== Exercise details ==
Repeat every line of the data exactly, but not the pictures.

== Material for this task ==
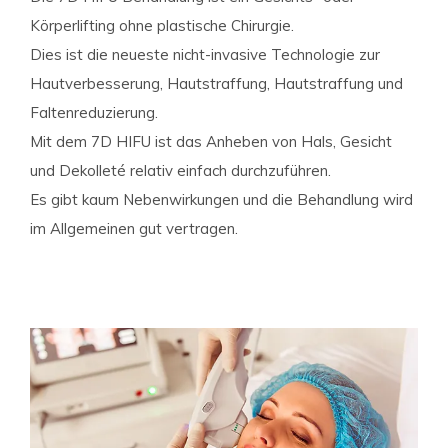
Körperlifting ohne plastische Chirurgie.
Dies ist die neueste nicht-invasive Technologie zur
Hautverbesserung, Hautstraffung, Hautstraffung und
Faltenreduzierung.
Mit dem 7D HIFU ist das Anheben von Hals, Gesicht
und Dekolleté relativ einfach durchzuführen.
Es gibt kaum Nebenwirkungen und die Behandlung wird
im Allgemeinen gut vertragen.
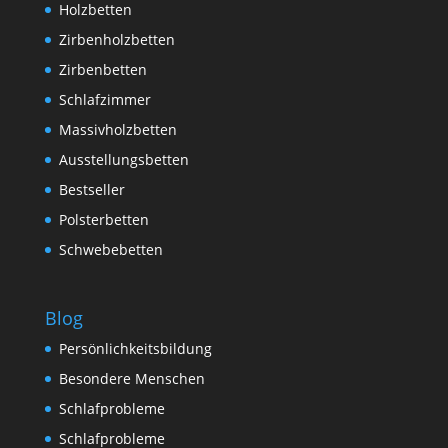
Holzbetten
Zirbenholzbetten
Zirbenbetten
Schlafzimmer
Massivholzbetten
Ausstellungsbetten
Bestseller
Polsterbetten
Schwebebetten
Blog
Persönlichkeitsbildung
Besondere Menschen
Schlafprobleme
Schlafprobleme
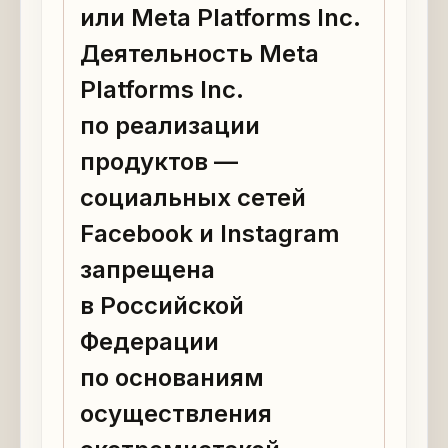
или Meta Platforms Inc.
Деятельность Meta
Platforms Inc.
по реализации
продуктов —
социальных сетей
Facebook и Instagram
запрещена
в Российской
Федерации
по основаниям
осуществления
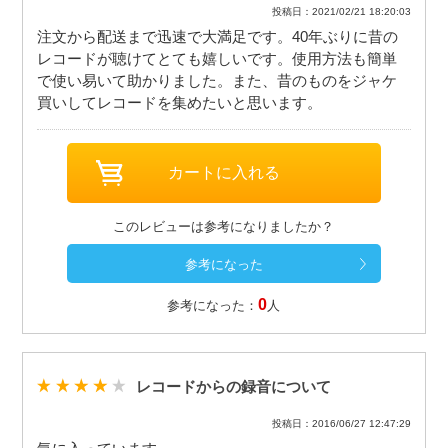
投稿日：2021/02/21 18:20:03
注文から配送まで迅速で大満足です。40年ぶりに昔の
レコードが聴けてとても嬉しいです。使用方法も簡単
で使い易いて助かりました。また、昔のものをジャケ
買いしてレコードを集めたいと思います。
このレビューは参考になりましたか？
0
参考になった：
人
レコードからの録音について
投稿日：2016/06/27 12:47:29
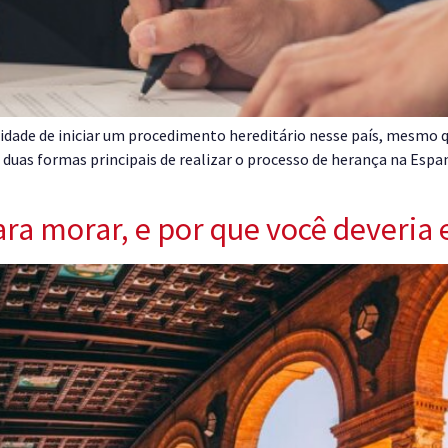
ade de iniciar um procedimento hereditário nesse país, mesmo que
 duas formas principais de realizar o processo de herança na Espan
ra morar, e por que você deveria 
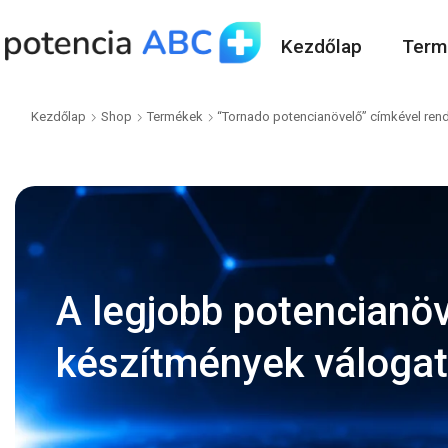
Kezdőlap
Term
Kezdőlap
Shop
Termékek
“Tornado potencianövelő” címkével ren
A legjobb potencianö
készítmények váloga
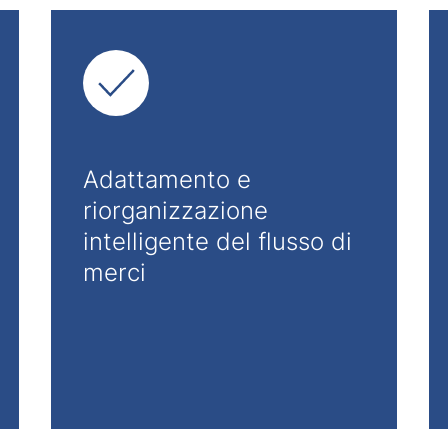
Adattamento e
riorganizzazione
intelligente del flusso di
merci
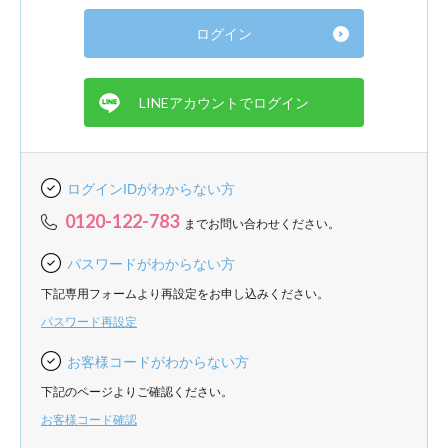
ログインIDがわからない方
0120-122-783
までお問い合わせください。
パスワードがわからない方
下記専用フォームより再設定をお申し込みください。
パスワード再設定
お客様コードがわからない方
下記のページよりご確認ください。
お客様コード確認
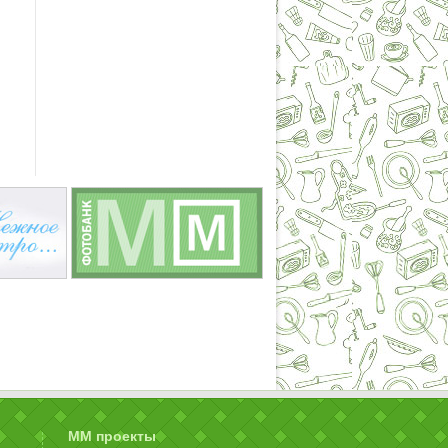
ММ проекты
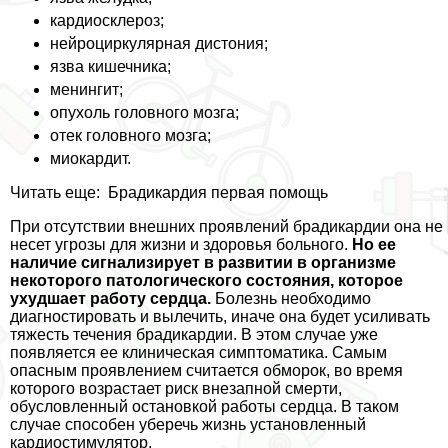
кардиосклероз;
нейроциркулярная дистония;
язва кишечника;
менингит;
опухоль головного мозга;
отек головного мозга;
миокардит.
Читать еще:
Брадикардия первая помощь
При отсутствии внешних проявлений брадикардии она не
несет угрозы для жизни и здоровья больного.
Но ее
наличие сигнализирует в развитии в организме
некоторого патологического состояния, которое
ухудшает работу сердца.
Болезнь необходимо
диагностировать и вылечить, иначе она будет усиливать
тяжесть течения брадикардии. В этом случае уже
появляется ее клиническая симптоматика. Самым
опасным проявлением считается обморок, во время
которого возрастает риск внезапной cмepти,
обусловленный остановкой работы сердца. В таком
случае способен уберечь жизнь установленный
кардиостимулятор.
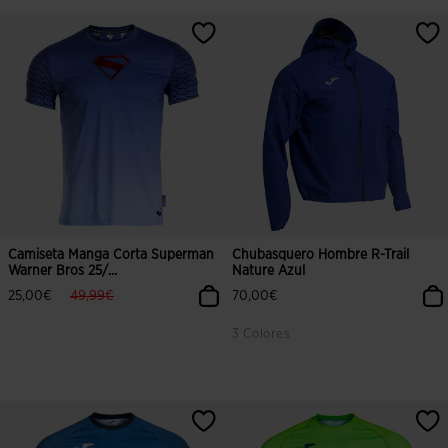
5 sobre 5 de valoración de clientes
3,4 sobre 5 de valoración de client
Camiseta Manga Corta Superman
Chubasquero Hombre R-Trail
Warner Bros 25/...
Nature Azul
label.price.reduced.from
label.price.to
25,00€
49,99€
70,00€
3 Colores
5 sobre 5 de valoración de clientes
3,7 sobre 5 de valoración de client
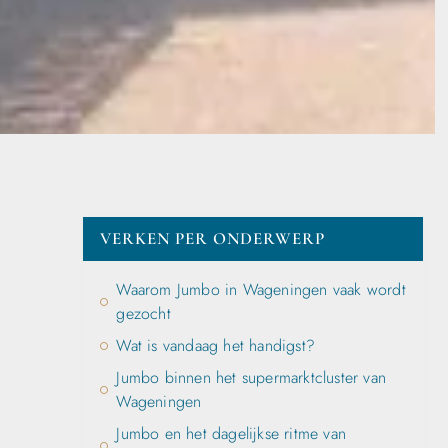
VERKEN PER ONDERWERP
Waarom Jumbo in Wageningen vaak wordt
gezocht
Wat is vandaag het handigst?
Jumbo binnen het supermarktcluster van
Wageningen
Jumbo en het dagelijkse ritme van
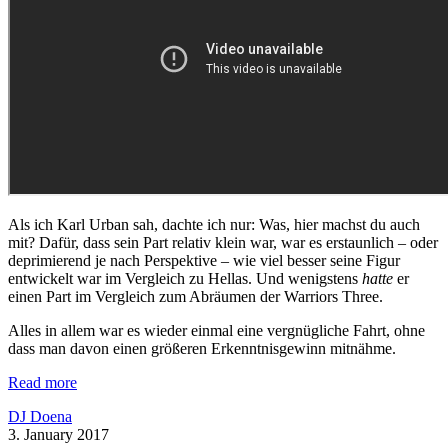
Als ich Karl Urban sah, dachte ich nur: Was, hier machst du auch
mit? Dafür, dass sein Part relativ klein war, war es erstaunlich – oder
deprimierend je nach Perspektive – wie viel besser seine Figur
entwickelt war im Vergleich zu Hellas. Und wenigstens
hatte
er
einen Part im Vergleich zum Abräumen der Warriors Three.
Alles in allem war es wieder einmal eine vergnügliche Fahrt, ohne
dass man davon einen größeren Erkenntnisgewinn mitnähme.
Read more
DJ Doena
3. January 2017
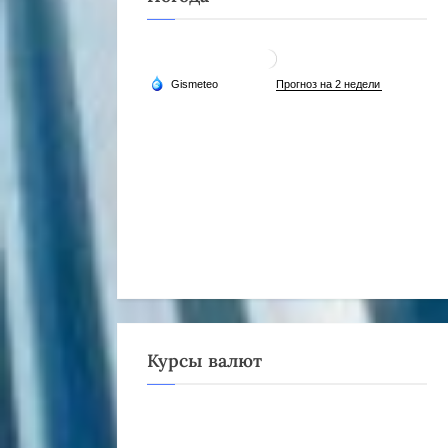
Курсы валют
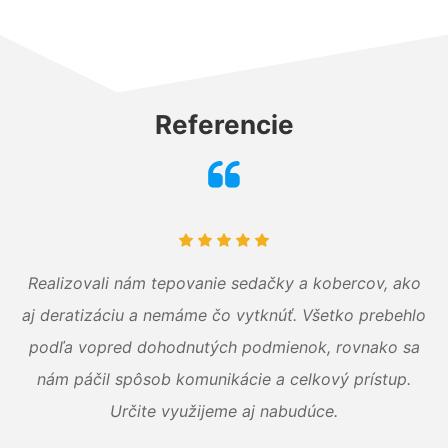
Referencie
Realizovali nám tepovanie sedačky a kobercov, ako
aj deratizáciu a nemáme čo vytknúť. Všetko prebehlo
podľa vopred dohodnutých podmienok, rovnako sa
nám páčil spôsob komunikácie a celkový prístup.
Určite využijeme aj nabudúce.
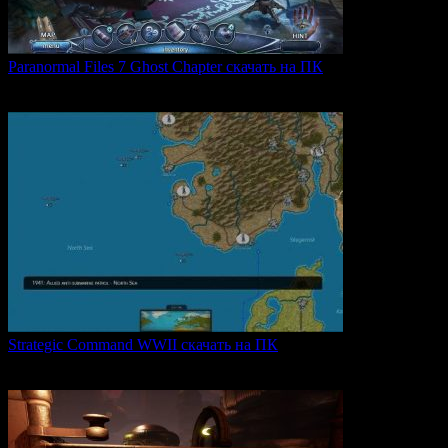
Paranormal Files 7 Ghost Chapter скачать на ПК
Paranormal Files 7: Ghost Chapter — продолжение популярной
0
45
Strategic Command WWII скачать на ПК
Strategic Command WWII: War in Europe — это захватывающая
0
26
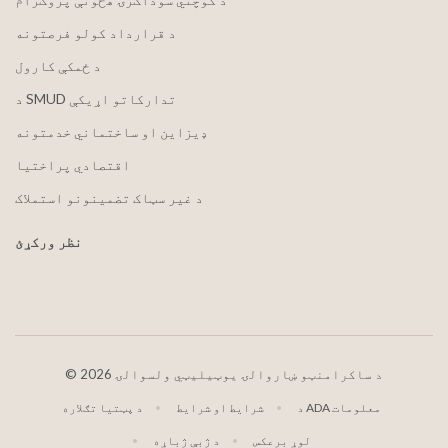
د قرارداد کولو فرصتونه
د ځمکې کارول
د SMUD تدارکاتو اړیکې
ډیزاین او ساختماني خدمتونه
اقتصادي پراختیا
د غیر سټاک تضمینونو استملاک
نظر ورکړئ
2026 د ساکرامنټو ښاروالۍ یوټیلیټي ولسوالۍ
©
د ADA معلومات
شرایط او شرایط
د پټتیا تګلاره
لوړ برعکس
د ژبې ژباړه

== Task result ==
Körperlifting ohne plastische Chirurgie.
Dies ist die neueste nicht-invasive Technologie zur
Hautverbesserung, Hautstraffung, Hautstraffung und
Faltenreduzierung.
Mit dem 7D HIFU ist das Anheben von Hals, Gesicht
und Dekolleté relativ einfach durchzuführen.
Es gibt kaum Nebenwirkungen und die Behandlung wird
im Allgemeinen gut vertragen.
Holzbetten
Zirbenholzbetten
Zirbenbetten
Schlafzimmer
Massivholzbetten
Ausstellungsbetten
Bestseller
Polsterbetten
Schwebebetten
Blog
Persönlichkeitsbildung
Besondere Menschen
Schlafprobleme
Schlafprobleme
или Meta Platforms Inc.
Деятельность Meta
Platforms Inc.
по реализации
продуктов —
социальных сетей
Facebook и Instagram
запрещена
в Российской
Федерации
по основаниям
осуществления
投稿日：2021/02/21 18:20:03
注文から配送まで迅速で大満足です。40年ぶりに昔の
レコードが聴けてとても嬉しいです。使用方法も簡単
で使い易いて助かりました。また、昔のものをジャケ
買いしてレコードを集めたいと思います。
このレビューは参考になりましたか？
0
参考になった：
人
レコードからの録音について
投稿日：2016/06/27 12:47:29
ade de iniciar um procedimento hereditário nesse país, mesmo que
 duas formas principais de realizar o processo de herança na Espan
ra morar, e por que você deveria 
Kezdőlap
Term
Kezdőlap
Shop
Termékek
“Tornado potencianövelő” címkével ren
A legjobb potencianö
készítmények váloga
Adattamento e
riorganizzazione
intelligente del flusso di
merci
ログインIDがわからない方
0120-122-783
までお問い合わせください。
パスワードがわからない方
下記専用フォームより再設定をお申し込みください。
パスワード再設定
お客様コードがわからない方
下記のページよりご確認ください。
お客様コード確認
ММ проекты
кардиосклероз;
нейроциркулярная дистония;
язва кишечника;
менингит;
опухоль головного мозга;
отек головного мозга;
миокардит.
Читать еще:
Брадикардия первая помощь
При отсутствии внешних проявлений брадикардии она не
несет угрозы для жизни и здоровья больного.
Но ее
наличие сигнализирует в развитии в организме
некоторого патологического состояния, которое
ухудшает работу сердца.
Болезнь необходимо
диагностировать и вылечить, иначе она будет усиливать
тяжесть течения брадикардии. В этом случае уже
появляется ее клиническая симптоматика. Самым
опасным проявлением считается обморок, во время
которого возрастает риск внезапной cмepти,
обусловленный остановкой работы сердца. В таком
случае способен уберечь жизнь установленный
кардиостимулятор.
5 sobre 5 de valoración de clientes
3,4 sobre 5 de valoración de client
Camiseta Manga Corta Superman
Chubasquero Hombre R-Trail
Warner Bros 25/...
Nature Azul
label.price.reduced.from
label.price.to
25,00€
49,99€
70,00€
3 Colores
5 sobre 5 de valoración de clientes
3,7 sobre 5 de valoración de client
VERKEN PER ONDERWERP
Waarom Jumbo in Wageningen vaak wordt
gezocht
Wat is vandaag het handigst?
Jumbo binnen het supermarktcluster van
Wageningen
Jumbo en het dagelijkse ritme van
Als ich Karl Urban sah, dachte ich nur: Was, hier machst du auch
mit? Dafür, dass sein Part relativ klein war, war es erstaunlich – oder
deprimierend je nach Perspektive – wie viel besser seine Figur
entwickelt war im Vergleich zu Hellas. Und wenigstens
hatte
er
einen Part im Vergleich zum Abräumen der Warriors Three.
Alles in allem war es wieder einmal eine vergnügliche Fahrt, ohne
dass man davon einen größeren Erkenntnisgewinn mitnähme.
Read more
DJ Doena
3. January 2017
Курсы валют
Referencie
Realizovali nám tepovanie sedačky a kobercov, ako
aj deratizáciu a nemáme čo vytknúť. Všetko prebehlo
podľa vopred dohodnutých podmienok, rovnako sa
nám páčil spôsob komunikácie a celkový prístup.
Určite využijeme aj nabudúce.
Paranormal Files 7 Ghost Chapter скачать на ПК
Paranormal Files 7: Ghost Chapter — продолжение популярной
0
45
Strategic Command WWII скачать на ПК
Strategic Command WWII: War in Europe — это захватывающая
0
26
د قرارداد کولو فرصتونه
د ځمکې کارول
د SMUD تدارکاتو اړیکې
ډیزاین او ساختماني خدمتونه
اقتصادي پراختیا
د غیر سټاک تضمینونو استملاک
نظر ورکړئ
2026 د ساکرامنټو ښاروالۍ یوټیلیټي ولسوالۍ
©
د ADA معلومات
شرایط او شرایط
د پټتیا تګلاره
لوړ برعکس
د ژبې ژباړه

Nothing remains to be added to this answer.